Assignment. Each record below should be output verbatim, without pictures.

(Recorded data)
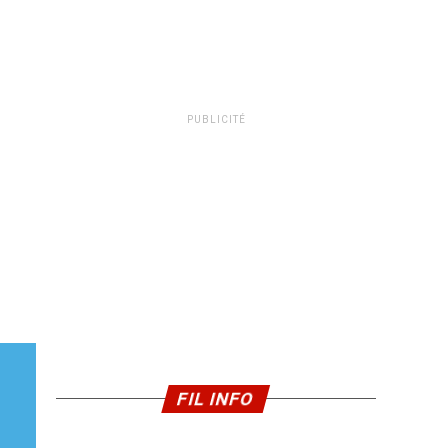
PUBLICITÉ
FIL INFO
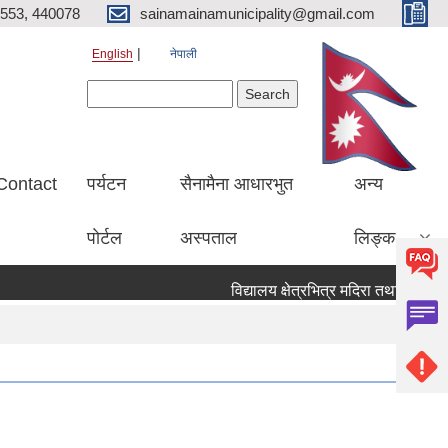
553, 440078
sainamainamunicipality@gmail.com
English
नेपाली
Search form
Search
Contact
पर्यटन
सैनामैना आधारभुत
अन्य
पाेर्टल
अस्पताल
लिङ्क
विद्यालय क्षेत्रभित्र मदिरा तथा सुर्तिजन्य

Your solution.
PUBLICITÉ
FIL INFO
553, 440078
sainamainamunicipality@gmail.com
English
नेपाली
Search form
Search
Contact
पर्यटन
सैनामैना आधारभुत
अन्य
पाेर्टल
अस्पताल
लिङ्क
विद्यालय क्षेत्रभित्र मदिरा तथा सुर्तिजन्य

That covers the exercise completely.